- Exercise directions: Return all the lines below, exactly as they read.

(Collected data)
▬▬▬▬▬▬▬▬▬▬
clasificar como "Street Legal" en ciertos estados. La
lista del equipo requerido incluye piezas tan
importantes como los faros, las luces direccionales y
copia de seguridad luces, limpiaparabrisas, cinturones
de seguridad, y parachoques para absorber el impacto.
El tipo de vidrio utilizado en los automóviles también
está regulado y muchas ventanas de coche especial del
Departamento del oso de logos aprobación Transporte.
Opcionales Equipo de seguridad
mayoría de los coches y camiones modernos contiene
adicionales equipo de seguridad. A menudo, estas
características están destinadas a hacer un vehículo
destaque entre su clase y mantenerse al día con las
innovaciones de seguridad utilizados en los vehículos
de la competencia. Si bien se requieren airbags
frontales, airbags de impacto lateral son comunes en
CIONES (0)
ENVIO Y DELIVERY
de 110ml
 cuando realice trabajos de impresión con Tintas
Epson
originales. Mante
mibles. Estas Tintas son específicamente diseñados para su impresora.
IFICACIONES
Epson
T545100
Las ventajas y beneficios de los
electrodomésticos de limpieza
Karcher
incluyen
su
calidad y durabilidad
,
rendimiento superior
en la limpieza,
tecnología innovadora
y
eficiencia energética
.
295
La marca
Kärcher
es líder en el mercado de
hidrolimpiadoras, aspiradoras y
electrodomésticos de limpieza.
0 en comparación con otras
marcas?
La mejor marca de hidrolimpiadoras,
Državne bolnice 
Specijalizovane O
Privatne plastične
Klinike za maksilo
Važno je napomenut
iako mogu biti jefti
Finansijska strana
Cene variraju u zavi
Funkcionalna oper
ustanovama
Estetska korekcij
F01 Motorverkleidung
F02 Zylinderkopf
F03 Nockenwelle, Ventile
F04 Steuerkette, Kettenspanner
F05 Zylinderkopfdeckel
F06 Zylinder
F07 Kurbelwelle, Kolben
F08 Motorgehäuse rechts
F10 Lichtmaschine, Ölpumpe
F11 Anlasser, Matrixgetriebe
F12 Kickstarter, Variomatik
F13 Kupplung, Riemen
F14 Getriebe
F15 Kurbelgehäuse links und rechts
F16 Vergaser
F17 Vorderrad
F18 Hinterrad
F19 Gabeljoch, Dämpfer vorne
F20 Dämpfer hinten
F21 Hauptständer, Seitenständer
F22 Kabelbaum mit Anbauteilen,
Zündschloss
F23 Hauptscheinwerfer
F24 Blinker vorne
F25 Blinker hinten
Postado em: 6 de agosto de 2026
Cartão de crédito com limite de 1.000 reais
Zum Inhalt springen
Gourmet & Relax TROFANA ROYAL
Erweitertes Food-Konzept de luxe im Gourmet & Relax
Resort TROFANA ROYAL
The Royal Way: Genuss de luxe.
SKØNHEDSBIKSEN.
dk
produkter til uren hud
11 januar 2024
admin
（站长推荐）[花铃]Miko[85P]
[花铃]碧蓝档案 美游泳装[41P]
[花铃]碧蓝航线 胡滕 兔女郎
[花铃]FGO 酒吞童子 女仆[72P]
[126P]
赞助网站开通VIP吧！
▬▬▬▬▬▬▬▬▬▬
- Answer:
clasificar como "Street Legal" en ciertos estados. La
lista del equipo requerido incluye piezas tan
importantes como los faros, las luces direccionales y
copia de seguridad luces, limpiaparabrisas, cinturones
de seguridad, y parachoques para absorber el impacto.
El tipo de vidrio utilizado en los automóviles también
está regulado y muchas ventanas de coche especial del
Departamento del oso de logos aprobación Transporte.
Opcionales Equipo de seguridad
mayoría de los coches y camiones modernos contiene
adicionales equipo de seguridad. A menudo, estas
características están destinadas a hacer un vehículo
destaque entre su clase y mantenerse al día con las
innovaciones de seguridad utilizados en los vehículos
de la competencia. Si bien se requieren airbags
frontales, airbags de impacto lateral son comunes en
CIONES (0)
ENVIO Y DELIVERY
de 110ml
 cuando realice trabajos de impresión con Tintas
Epson
originales. Mante
mibles. Estas Tintas son específicamente diseñados para su impresora.
IFICACIONES
Epson
T545100
Las ventajas y beneficios de los
electrodomésticos de limpieza
Karcher
incluyen
su
calidad y durabilidad
,
rendimiento superior
en la limpieza,
tecnología innovadora
y
eficiencia energética
.
295
La marca
Kärcher
es líder en el mercado de
hidrolimpiadoras, aspiradoras y
electrodomésticos de limpieza.
0 en comparación con otras
marcas?
La mejor marca de hidrolimpiadoras,
Državne bolnice 
Specijalizovane O
Privatne plastične
Klinike za maksilo
Važno je napomenut
iako mogu biti jefti
Finansijska strana
Cene variraju u zavi
Funkcionalna oper
ustanovama
Estetska korekcij
F01 Motorverkleidung
F02 Zylinderkopf
F03 Nockenwelle, Ventile
F04 Steuerkette, Kettenspanner
F05 Zylinderkopfdeckel
F06 Zylinder
F07 Kurbelwelle, Kolben
F08 Motorgehäuse rechts
F10 Lichtmaschine, Ölpumpe
F11 Anlasser, Matrixgetriebe
F12 Kickstarter, Variomatik
F13 Kupplung, Riemen
F14 Getriebe
F15 Kurbelgehäuse links und rechts
F16 Vergaser
F17 Vorderrad
F18 Hinterrad
F19 Gabeljoch, Dämpfer vorne
F20 Dämpfer hinten
F21 Hauptständer, Seitenständer
F22 Kabelbaum mit Anbauteilen,
Zündschloss
F23 Hauptscheinwerfer
F24 Blinker vorne
F25 Blinker hinten
Postado em: 6 de agosto de 2026
Cartão de crédito com limite de 1.000 reais
Zum Inhalt springen
Gourmet & Relax TROFANA ROYAL
Erweitertes Food-Konzept de luxe im Gourmet & Relax
Resort TROFANA ROYAL
The Royal Way: Genuss de luxe.
SKØNHEDSBIKSEN.
dk
produkter til uren hud
11 januar 2024
admin
（站长推荐）[花铃]Miko[85P]
[花铃]碧蓝档案 美游泳装[41P]
[花铃]碧蓝航线 胡滕 兔女郎
[花铃]FGO 酒吞童子 女仆[72P]
[126P]
赞助网站开通VIP吧！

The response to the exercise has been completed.